None of the links you provided contain valid external URLs.  And yes, some of us would like to use these reports.  For example, we see "http://sophtrac.green.sophos/repo_kb/118324/file/FpWithoutFix2.txt"

This is true for all of the links in your post.  Can you provide external links?

Thanks,

db

edited to correct typo.

---

Hi,

Please try http://sophserv.sophos.com/repo_kb/118324/file/FpWithoutFix2.txt

Well done, Christian!  I think I'll use yours instead.  :smileyhappy:

Thanks,

Stan

First; thanks for your quick answer Nathan :smileyhappy:

Yes, in fact, I've the repairsau.bat, the ide and the vbs files in the same directory which is a public share

Sophos,

When can we expect a script/automated fix to address the issues for those who simply had the "Deny access only" set in their policies? I'm seeing scripts in the Advisory for the other sections, just not for "Deny access only" section. Maybe I'm missing something? Maybe one of the other scripts addresses this? Please let us know/update the Advisory with more information on this. Wish I had more time to go through the forums, but Sophos isn't the only fire I have to put out around here. :smileysad:

Thanks in advance for your help/response.

________________________________________________

Deny access only

Note: Enabling Sophos Live Protection (in step three above) should resolve the issue if your configuration is set to 'Deny access only'. We recommend allowing time for your endpoint computers to enable this option locally and report to the console before continuing below.
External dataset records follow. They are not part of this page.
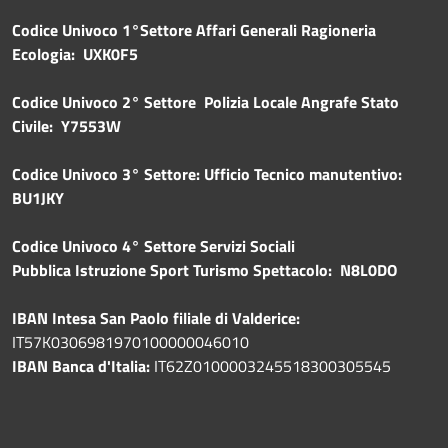
Codice Univoco 1°Settore Affari Generali Ragioneria
Ecologia: UXK0F5
Codice Univoco 2° Settore Polizia Locale Angrafe Stato
Civile: Y7553W
Codice Univoco 3° Settore: Ufficio Tecnico manutentivo:
BU1JKY
Codice Univoco 4° Settore Servizi Sociali
Pubblica
Istruzione Sport Turismo Spettacolo: N8L0DO
IBAN Intesa San Paolo filiale di Valderice:
IT57K0306981970100000046010
IBAN Banca d'Italia:
IT62Z0100003245518300305545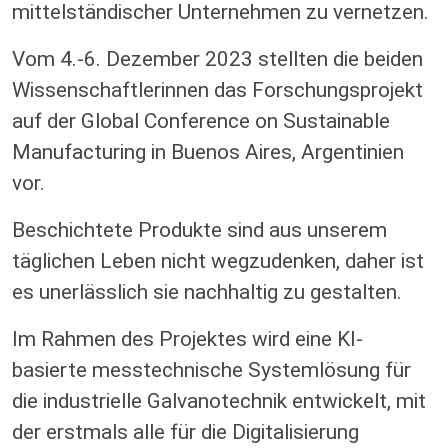
mittelständischer Unternehmen zu vernetzen.
Vom 4.-6. Dezember 2023 stellten die beiden
Wissenschaftlerinnen das Forschungsprojekt
auf der Global Conference on Sustainable
Manufacturing in Buenos Aires, Argentinien
vor.
Beschichtete Produkte sind aus unserem
täglichen Leben nicht wegzudenken, daher ist
es unerlässlich sie nachhaltig zu gestalten.
Im Rahmen des Projektes wird eine KI-
basierte messtechnische Systemlösung für
die industrielle Galvanotechnik entwickelt, mit
der erstmals alle für die Digitalisierung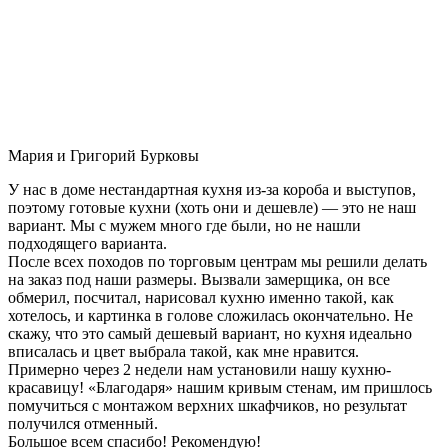
Мария и Григорий Бурковы
У нас в доме нестандартная кухня из-за короба и выступов,
поэтому готовые кухни (хоть они и дешевле) — это не наш
вариант. Мы с мужем много где были, но не нашли
подходящего варианта.
После всех походов по торговым центрам мы решили делать
на заказ под наши размеры. Вызвали замерщика, он все
обмерил, посчитал, нарисовал кухню именно такой, как
хотелось, и картинка в голове сложилась окончательно. Не
скажу, что это самый дешевый вариант, но кухня идеально
вписалась и цвет выбрала такой, как мне нравится.
Примерно через 2 недели нам установили нашу кухню-
красавицу! «Благодаря» нашим кривым стенам, им пришлось
помучиться с монтажом верхних шкафчиков, но результат
получился отменный.
Большое всем спасибо! Рекомендую!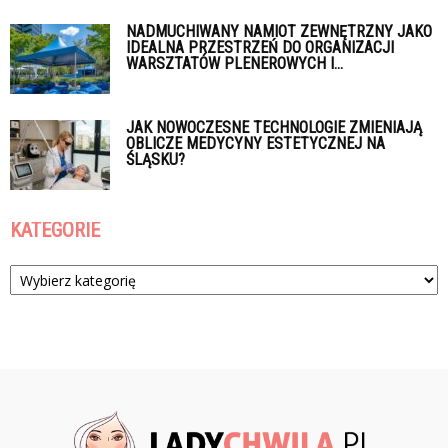
NADMUCHIWANY NAMIOT ZEWNĘTRZNY JAKO
IDEALNA PRZESTRZEŃ DO ORGANIZACJI
WARSZTATÓW PLENEROWYCH I...
JAK NOWOCZESNE TECHNOLOGIE ZMIENIAJĄ
OBLICZE MEDYCYNY ESTETYCZNEJ NA
ŚLĄSKU?
KATEGORIE
Kategorie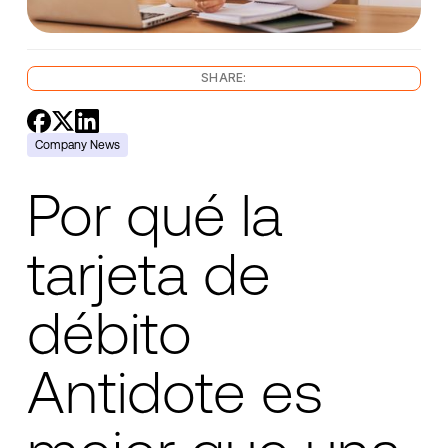
SHARE:
Company News
Por qué la
tarjeta de
débito
Antidote es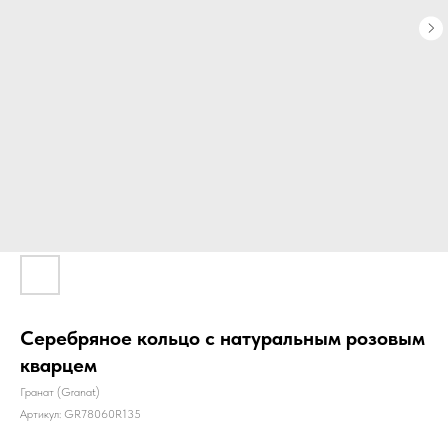
Серебряное кольцо с натуральным розовым
кварцем
Гранат (Granat)
Артикул:
GR78060R135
1. Stop the Sophos Anti-Virus service (Start | Run | Type: services.msc | Press return).
2. Delete the quarantine.xml file from:
   C:\Documents and Settings\All Users\Application Data\Sophos\Sophos Anti-Virus\Config\Quarantine.xml
   or
   C:\ProgramData\Sophos\Sophos Anti-Virus\Config\Quarantine.xml
3. Start the Sophos Anti-Virus service.
4. Force an update on the computer.  To do this right-click on the Sophos shield and select 'Update now'. 
5. If the update fails, then perform a reboot of the computer.

Was wondering why a few of our customers were badly hit and some of our customers were at minimal or not hit at all by the false positive? 

Our anti virus settings were unfortunately set to Delete and all had Live Protection turned on. What makes the difference some got hit and some not?

Can anyone explain? Thanks!

I just downloaded brand new warehouse and cids folder to my sum and agen-xuv with a date of 9-19 - 1:29 was in there?????

That doesn't make any sense to me....

Well i think it would depend on the PCS being turned on when the bad update was sent out. If one business had a shutdown policy (company policy) in the evening they might have been lucky and missed the bad update.

At one site we have about 40 out of100 users that refuse to ever shut their pc down and they were all affected, while the people who shut their pc down when they go home were not.